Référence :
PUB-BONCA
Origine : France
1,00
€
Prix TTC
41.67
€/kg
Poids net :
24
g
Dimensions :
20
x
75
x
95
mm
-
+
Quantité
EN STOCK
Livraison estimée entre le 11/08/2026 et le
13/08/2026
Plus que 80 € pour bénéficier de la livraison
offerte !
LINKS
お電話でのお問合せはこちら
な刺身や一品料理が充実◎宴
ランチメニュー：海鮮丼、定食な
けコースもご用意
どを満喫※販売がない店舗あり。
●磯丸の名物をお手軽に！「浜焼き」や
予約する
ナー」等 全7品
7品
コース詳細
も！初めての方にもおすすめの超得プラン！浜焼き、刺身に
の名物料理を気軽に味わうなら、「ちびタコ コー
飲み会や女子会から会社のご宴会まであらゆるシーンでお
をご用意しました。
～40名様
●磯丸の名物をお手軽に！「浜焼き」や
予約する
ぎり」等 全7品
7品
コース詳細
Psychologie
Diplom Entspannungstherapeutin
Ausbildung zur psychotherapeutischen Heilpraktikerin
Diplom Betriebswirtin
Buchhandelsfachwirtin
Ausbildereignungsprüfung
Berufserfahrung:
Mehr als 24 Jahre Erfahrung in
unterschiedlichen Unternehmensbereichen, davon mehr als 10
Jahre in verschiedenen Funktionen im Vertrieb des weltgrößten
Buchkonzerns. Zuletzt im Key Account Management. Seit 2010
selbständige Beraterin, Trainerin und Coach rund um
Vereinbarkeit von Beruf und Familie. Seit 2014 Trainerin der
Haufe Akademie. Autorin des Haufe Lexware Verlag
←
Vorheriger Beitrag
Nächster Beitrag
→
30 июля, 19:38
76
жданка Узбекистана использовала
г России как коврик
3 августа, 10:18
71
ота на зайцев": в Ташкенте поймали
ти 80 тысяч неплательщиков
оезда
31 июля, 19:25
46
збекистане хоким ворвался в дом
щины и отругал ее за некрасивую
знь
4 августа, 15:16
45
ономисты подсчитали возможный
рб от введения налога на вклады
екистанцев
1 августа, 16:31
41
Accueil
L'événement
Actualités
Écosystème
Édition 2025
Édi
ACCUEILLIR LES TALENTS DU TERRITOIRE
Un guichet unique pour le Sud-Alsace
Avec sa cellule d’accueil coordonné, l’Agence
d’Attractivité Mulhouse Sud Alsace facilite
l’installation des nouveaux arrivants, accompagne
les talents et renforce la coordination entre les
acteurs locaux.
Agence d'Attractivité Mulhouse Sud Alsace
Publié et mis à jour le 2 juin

• **Brief**: Show all lines from the entries that hold "Beitrag".

• **Output of the task**:
Vorheriger Beitrag
Nächster Beitrag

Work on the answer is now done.